Traditionally, tools developed for individuals with intellectual disabilities have been used to assess people with ASD, due to the high comorbidity between both conditions. In this regard, several authors report a notable lack of research on the ageing process and autism [7,19]. Therefore, the objective of this review is to identify the main scales that facilitate the detection of ageing in people with ASD, taking into consideration tools developed both for people with ASD and for those with intellectual disabilities.

2. Methods

2.1. Design and Research Question

A scoping review was conducted and the process was reported according to the Preferred Reporting Items for Systematic reviews and Meta-Analyses extension for Scoping Reviews (PRISMA-ScR) [20]. To examine existing scientific evidence, we framed our research question based on the PICO framework [21]—Population: People with ASD; Intervention: Assessment tools; Comparator: Not applicable; and Outcome: Identification and assessment of ageing process. Therefore, the following research question was formulated: Which tools for the detection of ageing in people with ASD exist?

2.2. Search Strategy

The search was conducted in MEDLINE (PubMed), PsycInfo, Scopus, Web of Science (WOS), the National Institute for Health and Care Excellence (NICE), and Cochrane from 1 January 2003 to 15 August 2025, with no language restrictions. Results were updated on 27 August 2025. Based on the terms “Autism Spectrum Disorder”, “Intellectual Disability”, “Aging”, “Frailty”, “Frail Elderly”, and the free term “assessment”, we used the following search command: (((“Autism Spectrum Disorder”[Mesh]) OR (“Intellectual Disability”[Mesh])) AND (((“Aging”[Mesh]) OR (“Frailty”[Mesh])) OR (“Frail Elderly”[Mesh]))) AND (assessment). The search was completed with additional papers obtained through the snowball method with backward citation tracking [22,23]. The search strategies used in various databases are detailed in Supplementary File S1.
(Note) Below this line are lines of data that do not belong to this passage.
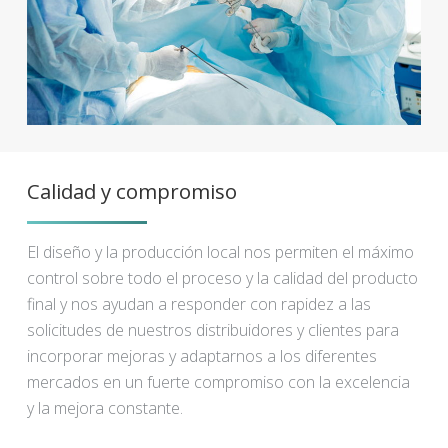
Calidad y compromiso
El diseño y la producción local nos permiten el máximo
control sobre todo el proceso y la calidad del producto
final y nos ayudan a responder con rapidez a las
solicitudes de nuestros distribuidores y clientes para
incorporar mejoras y adaptarnos a los diferentes
mercados en un fuerte compromiso con la excelencia
y la mejora constante.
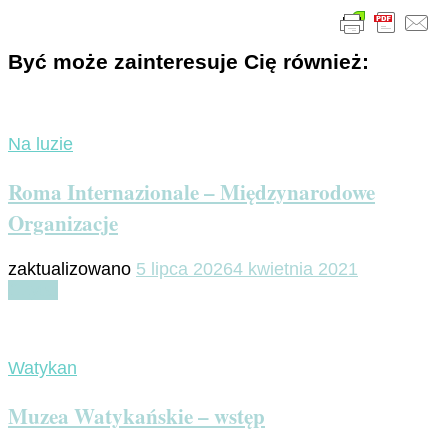
Być może zainteresuje Cię również:
Na luzie
Roma Internazionale – Międzynarodowe
Organizacje
zaktualizowano
5 lipca 2026
4 kwietnia 2021
Czytaj
Watykan
Muzea Watykańskie – wstęp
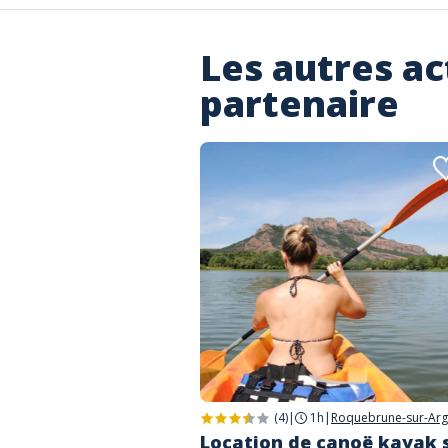
Les autres ac
partenaire
(4)
|
1h
|
Roquebrune-sur-Ar
Location de canoë kayak 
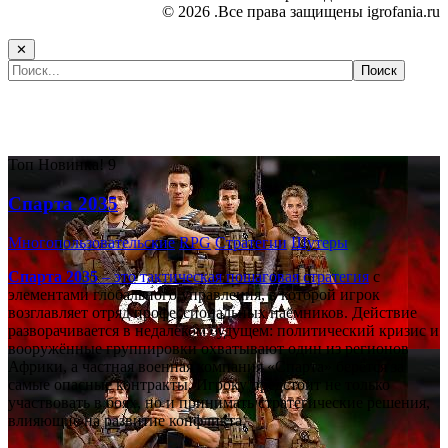
© 2026 .Все права защищены igrofania.ru
✕
Самые популярные игры сегодня:
Топ
Новинка!
9
Спарта 2035
Многопользовательские
RPG
Стратегии
Шутеры
Спарта 2035
– это тактическая
пошаговая стратегия
с
элементами глобального управления, в которой игрок
возглавляет отряд профессиональных наёмников. Действие
разворачивается в недалёком будущем: политический кризис и
вооружённые группировки охватывают один из регионов
Африки, а частная военная компания «Спарта» берётся за
самые опасные контракты. Игроку предстоит не только
участвовать в боях, но и принимать стратегические решения,
влияющие на развитие конфликта.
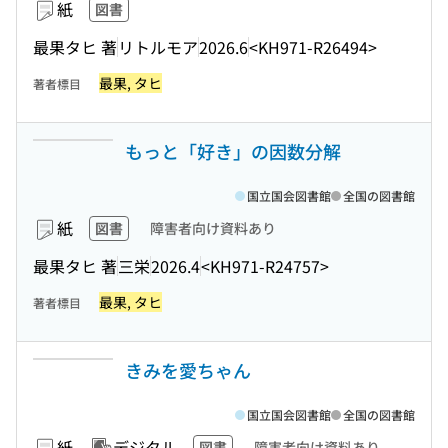
紙
図書
最果タヒ 著
リトルモア
2026.6
<KH971-R26494>
最果, タヒ
著者標目
もっと「好き」の因数分解
国立国会図書館
全国の図書館
紙
図書
障害者向け資料あり
最果タヒ 著
三栄
2026.4
<KH971-R24757>
最果, タヒ
著者標目
きみを愛ちゃん
国立国会図書館
全国の図書館
紙
デジタル
図書
障害者向け資料あり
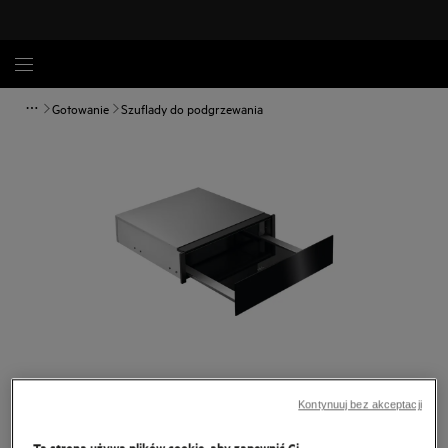
Gotowanie
Szuflady do podgrzewania
Dotknij, aby powiększyć.
Kontynuuj bez akceptacji
Ta strona używa plików cookie, aby zapewnić Ci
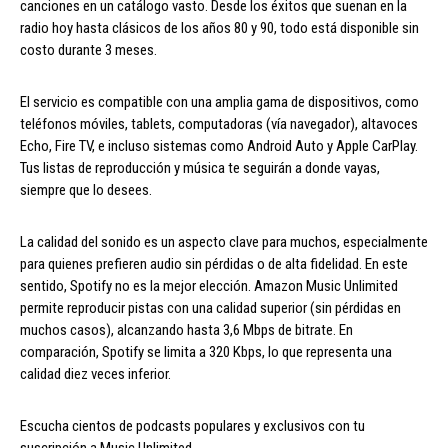
canciones en un catálogo vasto. Desde los éxitos que suenan en la
radio hoy hasta clásicos de los años 80 y 90, todo está disponible sin
costo durante 3 meses.
El servicio es compatible con una amplia gama de dispositivos, como
teléfonos móviles, tablets, computadoras (vía navegador), altavoces
Echo, Fire TV, e incluso sistemas como Android Auto y Apple CarPlay.
Tus listas de reproducción y música te seguirán a donde vayas,
siempre que lo desees.
La calidad del sonido es un aspecto clave para muchos, especialmente
para quienes prefieren audio sin pérdidas o de alta fidelidad. En este
sentido, Spotify no es la mejor elección. Amazon Music Unlimited
permite reproducir pistas con una calidad superior (sin pérdidas en
muchos casos), alcanzando hasta 3,6 Mbps de bitrate. En
comparación, Spotify se limita a 320 Kbps, lo que representa una
calidad diez veces inferior.
Escucha cientos de podcasts populares y exclusivos con tu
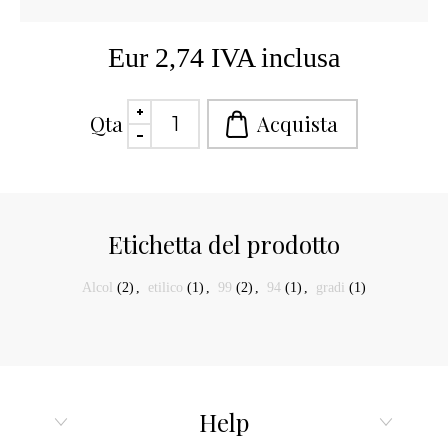
Eur 2,74 IVA inclusa
Qta
Etichetta del prodotto
Alcol
(2)
,
etilico
(1)
,
99
(2)
,
94
(1)
,
gradi
(1)
Help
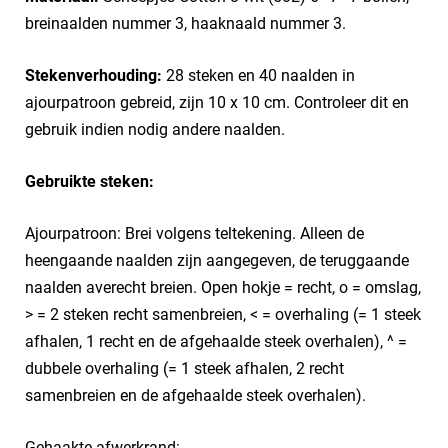
breinaalden nummer 3, haaknaald nummer 3.
Stekenverhouding:
28 steken en 40 naalden in
ajourpatroon gebreid, zijn 10 x 10 cm. Controleer dit en
gebruik indien nodig andere naalden.
Gebruikte steken:
Ajourpatroon: Brei volgens teltekening. Alleen de
heengaande naalden zijn aangegeven, de teruggaande
naalden averecht breien. Open hokje = recht, o = omslag,
> = 2 steken recht samenbreien, < = overhaling (= 1 steek
afhalen, 1 recht en de afgehaalde steek overhalen), ^ =
dubbele overhaling (= 1 steek afhalen, 2 recht
samenbreien en de afgehaalde steek overhalen).
Gehaakte afwerkrand:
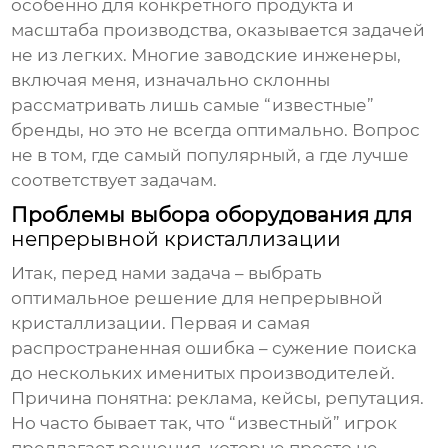
особенно для конкретного продукта и
масштаба производства, оказывается задачей
не из легких. Многие заводские инженеры,
включая меня, изначально склонны
рассматривать лишь самые “известные”
бренды, но это не всегда оптимально. Вопрос
не в том, где самый популярный, а где лучше
соответствует задачам.
Проблемы выбора оборудования для
непрерывной кристаллизации
Итак, перед нами задача – выбрать
оптимальное решение для непрерывной
кристаллизации. Первая и самая
распространенная ошибка – сужение поиска
до нескольких именитых производителей.
Причина понятна: реклама, кейсы, репутация.
Но часто бывает так, что “известный” игрок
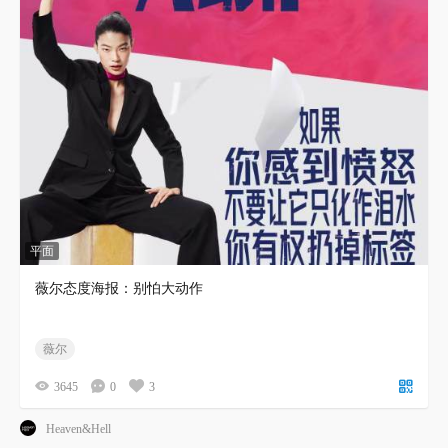
平面
薇尔态度海报：别怕大动作
薇尔
3645
0
3
Heaven&Hell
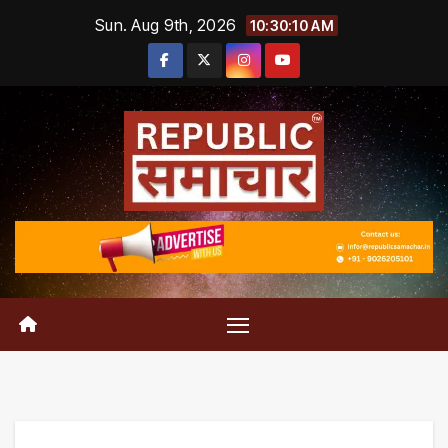
Skip
Sun. Aug 9th, 2026
10:30:10 AM
to
content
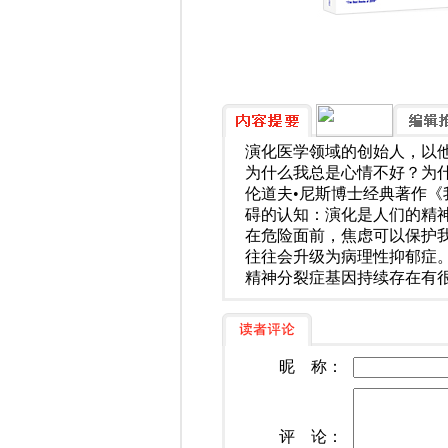
演化医学领域的创始人，以
为什么我总是心情不好？为
伦道夫•尼斯博士经典著作
碍的认知：演化是人们的精
在危险面前，焦虑可以保护
往往会升级为病理性抑郁症
精神分裂症基因持续存在有
昵 称：
评 论：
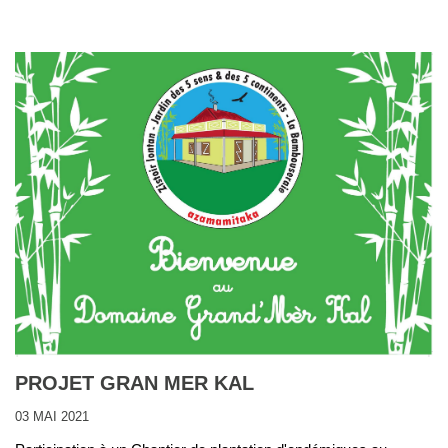
PROJET GRAN MER KAL
03 MAI 2021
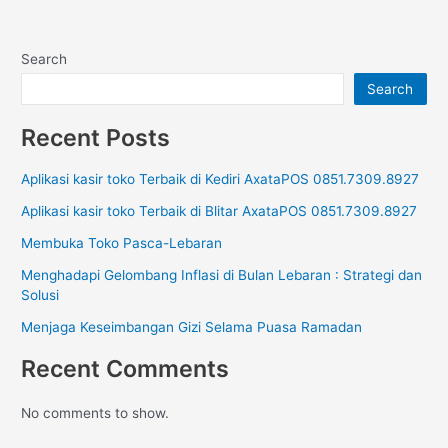
Search
Search
Recent Posts
Aplikasi kasir toko Terbaik di Kediri AxataPOS 0851.7309.8927
Aplikasi kasir toko Terbaik di Blitar AxataPOS 0851.7309.8927
Membuka Toko Pasca-Lebaran
Menghadapi Gelombang Inflasi di Bulan Lebaran : Strategi dan
Solusi
Menjaga Keseimbangan Gizi Selama Puasa Ramadan
Recent Comments
No comments to show.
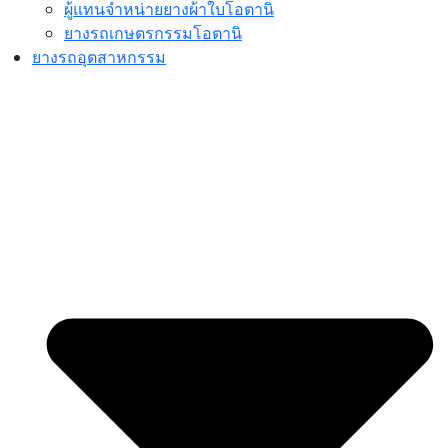
ผู้แทนจำหน่ายยางผ้าใบโอตานิ
ยางรถเกษตรกรรมโอตานิ
ยางรถอุตสาหกรรม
2.3. Inclusion and Exclusion Criteria

The scope of this review was established via inclusion and exclusion criteria (Table 1).

2.4. Study Selection

The initial search identified 820 papers (PubMed: 187, PsycInfo: 16, Scopus: 299, WOS: 197, NICE: 85, and Cochrane: 36). After removing duplicates, two authors (M.U.-Y. and B.P.-G.) assessed the eligibility of 735 papers (including the 9 identified through snowball sampling). They independently examined the titles and abstracts, eliminating 634 papers for irrelevance. The remaining 62 papers were examined in full text.
Two other investigators (J.L. and M.I.T.) resolved disagreements during the study selection process through discussion until consensus was reached. As reported in Figure 1, a total of 24 papers met the eligibility criteria, while a list of the 38 excluded studies is provided in Supplementary File S2.

2.5. Quality Appraisal

The Joanna Briggs Institute (JBI) critical appraisal and extraction checklist was used to review and assess the rigor of the included papers [24]. Two researchers (M.U.-Y. and B.P.-G.) independently reviewed the papers and extracted the data before querying the identified common categories. The main issues were debated until a consensus was reached, and any disagreements between these two researchers were reviewed by two other researchers (J.L.P. and I.T.B.) to maintain the rigor of the review process (Supplementary File S3).

2.6. Data Extraction

Prior to data extraction, the protocol for this study was registered in PROSPERO (ID: CRD42024571799). Two authors (M.U.-Y. and B.P.-G.) used a narrative approach to data extraction using a structured template. The data extracted from the selected papers were as follows: author, country, year of publication, design, tools used, participant characteristics, and key research findings (Table 2).

3. Results

Traditionally, CGA has been aimed at identifying four main domains: biomedical, functional, social, and mental. CGA comprises other domains such as frailty, nutritional status, falls, sarcopenia, and quality of life [15].
The CGA tools obtained in the scoping review are shown in Figure 2. A total of 57 tools have been identified, of which 34 have been used in people with ASD and 23 in people with ID. Specifically, 19 tools correspond to the functional domain (1 ASD, 18 ID), 18 to the mental domain (18 ASD), 6 to the biomedical domain (4 ASD, 2 ID), 1 to the social domain (1 ASD), 2 to assess frailty (2 ID), 1 for the risk of falls (1 ID), and 10 for quality of life (10 ASD). Supplementary File S4 presents the availability and key psychometric properties of these scales.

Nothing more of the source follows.